# Overcheck bit - help!



## roxy's_mom (Jul 9, 2012)

Howdy all! I'm in the process of retraining my driving horse. I've been showing this horse in driving for three going on four years now. I pulled her out of the pasture the start of this summer to get her ready for my local open show season. I started working her the same way I always have every year but somehow from late last fall until the beginning of this summer she's forgotten and had gotten terrified of everything that involved driving except the harness. I had to start her clean back at the beginning of driving training, like I was just breaking her to drive for the first time. So far so good, she's remembered her basic ground manners but still has little fits every now and then but I work her through them and she's fine afterwards. Still have to get her hitched to the cart yet this summer.

I train/show her in a basic snaffle. She does work and show in a loose sidecheck - only there b/c it has to be for show purposes.

My question is : What does the overcheck bit actually do? Is it something that is just there for looks/show or does it actually serve a purpose?

I see alot of draft horse hitches using the overcheck bit on their show horses and have seen pictures of minis being shown this way. I've never used or driven a horse with one so would like some insight.

I just wondering if its something I may need to add for this horse to get her refocused again or to keep her occupied while driving. My horse loved driving before her issues started, she loved to go fast and took every moving thing on as if it were her competition or challenge!

Thanks for any info!

Becky M.


----------



## Sue_C. (Jul 9, 2012)

You say you use a side-check? An over check bit is not used with a side-check, only with an over-check, so not an option unless you want to change that, which really isn't going to get more focus...as what it does is get the nose out so as to reduce air restriction...which is why it is generally only used on harness racers or roadster harnesses.

I scream inwardly every time I see a poor mini in a pleasure class, wearing an over-check, AND tight martingale, as it is a terribly conflicting signal being sent..."get that head up, NO...put it DOWN".


----------



## disneyhorse (Jul 9, 2012)

The common "safety" reasons for a check rein are to keep the horse from grazing, to keep the horse from taking its bridle off on the tongue or shafts or other horse... And that a horse with its head stuck up is more likely to rear than buck as a horse who can get its head between it's knees can buck really hard which isn't preferable in a vehicle.

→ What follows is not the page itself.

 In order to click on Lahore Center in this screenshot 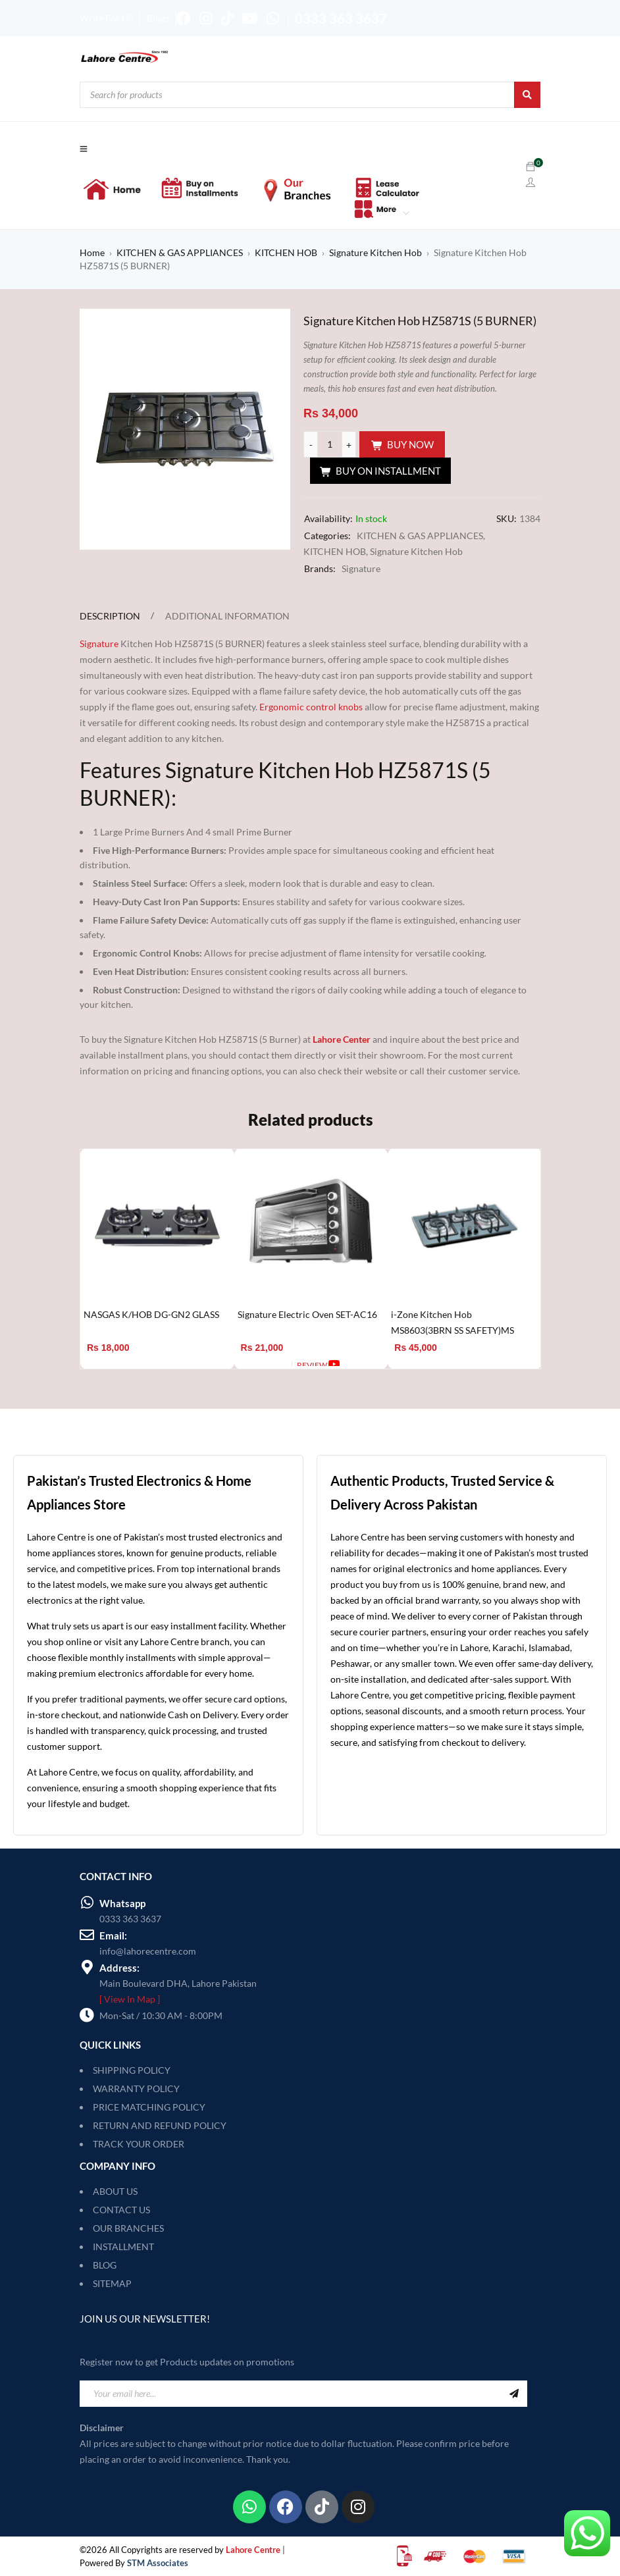, I will do `click(342, 1039)`.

Side versus over check depends on the headset and conformation of the horse if you are actually going to check the horse up. It's considered fashionable in the show ring and briefly highlights the horses' ability and performance. Show ring horses are not driven for long periods of time and it is always on level, even footing so just a snapshot of what the horse is capable of... So tight checks and flashy trots are the peak performance. Work horses or carriage horses who are driving for extended amounts of time generally have loose or no checks.

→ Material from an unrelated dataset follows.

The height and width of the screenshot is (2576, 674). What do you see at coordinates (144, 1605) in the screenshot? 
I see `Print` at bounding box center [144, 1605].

If you need more detail let me know.

Andrea


----------



## roxy's_mom (Jul 9, 2012)

Thanks Sue and Andrea! You both explained it well enough that I understand the concept of the check bit and the checks. I guess I need to get back to the grind stone and work a little harder to fix the problems that my mare has! Bits can't fix everything!

Thanks again!

Becky M.


----------



## Sandee (Jul 10, 2012)

The overcheck, IMO, should not be hooked to the driving bit but to an additional bit (or leather or shoestring or rope or bit) depending on the room in the horses mouth. It is too conflicting to hook the reins and the overcheck to the driving bit.....let's see "head up; oh yeah and then pull it down" My mare drives with an overcheck made from a piece of cotton rope. She understands the use of two things and has NO problems but when I had her hooked up on the one bit she fought it and would not develop a "carriage".


----------